The Syrians are coming
A farmer.
A graphic designer.
A university student studying computer science.
These people and dozens more were among the Syrian refugees we interviewed over the past two years while conducting research in the Zaatari refugee camp, home to 80,000 people. To keep their families safe, women and men alike gave up their jobs, their homes, their possessions, and their friends and migrated across the border to Jordan.
{mosads}Many fled their war-torn country with little more than the clothes on their backs, navigating checkpoints, bombings, and armed militias. The refugees we met are lucky to have escaped a country where more than 200,000 people have been killed in a civil war now in its fifth bloody year.
A very small number of Syrian refugees have been granted asylum in the United States. After navigating a lengthy resettlement and approval process, they have one more obstacle to overcome – intolerance. Having learned that places like Spartanburg, S.C., and Boise, Idaho, will become the refugees’ new hometowns, some state and federal legislators are trying to keep the refugees out of their communities.
In South Carolina, state legislator Rep. Donna Hicks (R) came out firmly against plans naming Spartanburg as a resettlement location. She told “The State” newspaper that she hoped the community “can bring in somebody other than Syrians.”
Likewise, U.S. Rep.

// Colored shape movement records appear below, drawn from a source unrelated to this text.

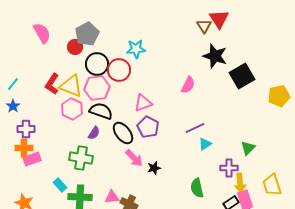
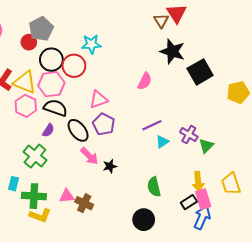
green cross: (81, 158) -> (35, 156), turned 30
purple cross: (229, 168) -> (189, 134), moved, turned 30
cyan rectangle: (60, 185) -> (13, 184), turned 56

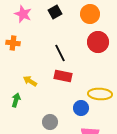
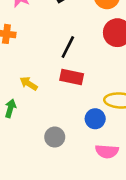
black line: (60, 53) -> (68, 47), turned 54

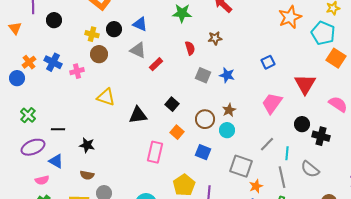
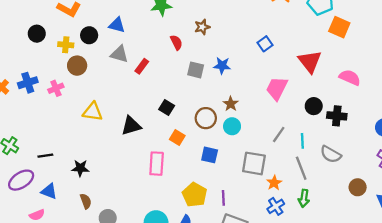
black circle: (54, 20) -> (37, 34), moved
blue cross: (53, 62) -> (28, 83), turned -36
brown semicircle: (87, 175) -> (86, 201), turned -112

Trey Gowdy (R), also from South Carolina, raised concerns about the refugees, asking the State Department to delay refugee resettlement in the Palmetto State. In a letter to Secretary of State John Kerry Gowdy requested “that any plans to resettle refugees in the Spartanburg, South Carolina, area be placed on hold.” He first asked 17 questions about the resettlement plans, ranging from the need for interpreters to criminal records. After the State Department answered those questions, he produced 14 more, including a request for the names of local church and community members who have supported the resettlement program.
Sixty refugees from various countries were scheduled to be relocated to Spartanburg with the help of the nonprofit organization World Relief and some 40 local religious groups. Approximately 2,000 Syrian refugees, out of a population of nearly four million, are expected to resettle in the United States in 2015. But these ordinary people who have experienced extraordinary trauma, and have been the victims of terrorism, are now sadly being labeled terrorists themselves. Although the State Department works with U.S. intelligence agencies to screen refugees, the chair of the House Homeland Security Committee Michael McCaul (R-Texas) warns that Middle Eastern refugees could serve as a “jihadi pipeline” to the United States.

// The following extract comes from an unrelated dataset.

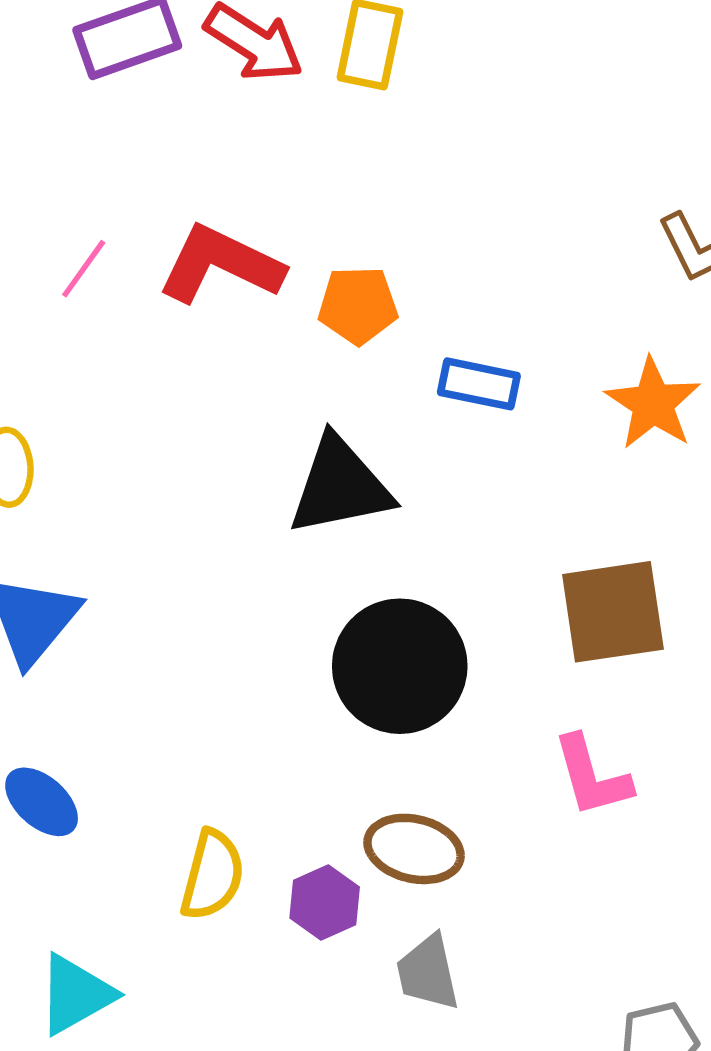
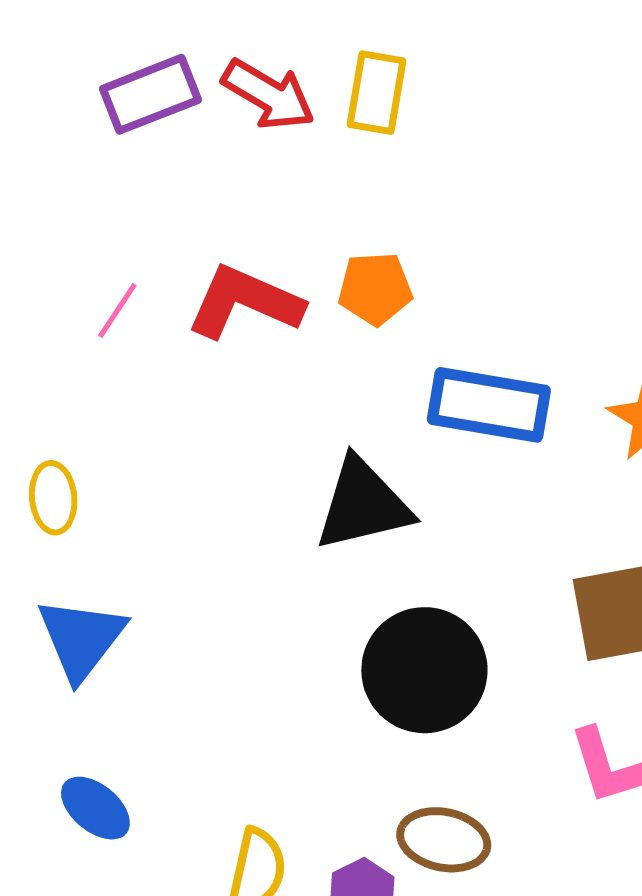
orange pentagon: (358, 305) -> (375, 289), moved
blue rectangle: (479, 384) -> (489, 405), size x1.6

Officials and residents of Spartanburg and other American towns that could see refugees from Syria should know that those we met are hard working, family-oriented people. Indeed, the Syrians in Zaatari refugee camp have shown unprecedented levels of entrepreneurship, creating a thriving commercial zone nicknamed the “Champs Elysees” that now hosts thousands of small businesses in an area that a few years before consisted of nothing more than empty fields.
Throughout the Middle East, Syrians are known for their can-do spirit. According to the Jordanian Investment Board, within Jordan, Syrians have created new jobs, opened new firms, and invested $1 billion in the Jordanian economy. They have proven their resiliency and ingenuity during an incredibly difficult time, and they would no doubt bring these skills and qualities with them to the United States. Instead of greeting them with suspicion, American politicians like Hicks and Gowdy should help these refugees achieve their American dreams.

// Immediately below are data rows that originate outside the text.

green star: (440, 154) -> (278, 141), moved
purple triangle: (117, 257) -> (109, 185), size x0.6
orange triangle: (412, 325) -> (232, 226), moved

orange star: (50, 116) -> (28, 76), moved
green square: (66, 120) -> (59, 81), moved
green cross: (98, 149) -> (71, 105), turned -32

The refugees told us they want jobs to give their lives meaning and to support themselves and their families, saying they were “makers” back home –they grew crops, repaired electronics and ran successful grocery stores. They want to be self-sufficient.
In the Zaatari camp, entire refugee families are living in one-room trailers, their financial resources depleted. Yet every time we visited them, the refugees inevitably served us coffee or tea, even when they reported running short of food for their families. This display of traditional Arab hospitality revealed how despite horrific loss and trauma, the refugees held on to their core values.
Syrians’ enterprising business skills and their strong sense of family are qualities that could help spur innovation in the American towns where they settle. As Spartanburg and communities like it are asked to open their doors to these newcomers, the state’s politicians should open their doors and their minds.
Wall and Janbek are the authors of the forthcoming article, “Syrian Refugees: Information Precarity” in New Media & Society based on their research on Syrian refugees in Jordan. Wall is a professor of Journalism at California State University – Northridge and Janbek is an assistant professor of Public Relations at Lasell College.